Haro, Guillermo (1913–1988)

Guillermo Haro

Guillermo Haro was a Mexican astronomer best known as the co-discoverer of Herbig-Haro objects and for important work on flare stars, blue galaxies with line emission, known as Haro galaxyies, and stellar evolution and formation, and, most importantly, for putting Mexico on the astronomical map.


Haro grew up amid the turbulence of the Mexican Revolution and began his early studies in law. After discovering astronomy through the motivation of L. E. Erro, Haro left law and became his assistant. From 1943 and 1947 he carried out research in the United States at Harvard College Observatory, Case Observatory of the University of Chicago, and McDonald Observatory. Subsequently he served as director of the Observatory Astronómico de Tacubaya, the Instituto de Astoronomia, and the Observatory Astronómico Nacional. He also started the project to establish the Observatory of San Pedro Mártir, Baja California, in 1968, which now bears his name.


Haro galaxy


Haro 3 (NGC 3353)
Haro 3 (NGC 3353).
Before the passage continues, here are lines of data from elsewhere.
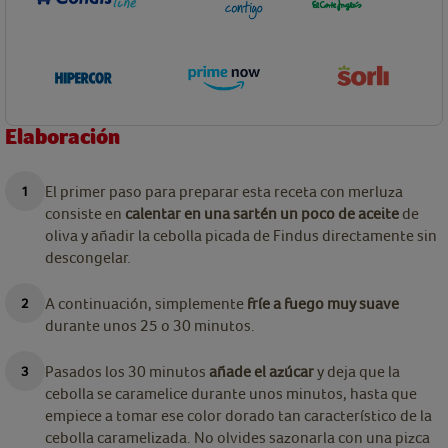
Elaboración
El primer paso para preparar esta receta con merluza
consiste en
calentar en una sartén un poco de aceite
de
oliva y añadir la cebolla picada de Findus directamente sin
descongelar.
A continuación, simplemente
fríe a fuego muy suave
durante unos 25 o 30 minutos.
Pasados los 30 minutos
añade el azúcar
y deja que la
cebolla se caramelice durante unos minutos, hasta que
empiece a tomar ese color dorado tan característico de la
cebolla caramelizada. No olvides sazonarla con una pizca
Image: Sloan Digital Sky Survey.


A Haro galaxy is a blue galaxy similar to a Markarian galaxy, often elliptical or lenticular in form, whose spectrum shows bright, sharp emission lines. The emission may be from an active galactic nucleus or from a recent burst of star formation. These galaxies are named after Guillermo Haro, who discovered them in 1956.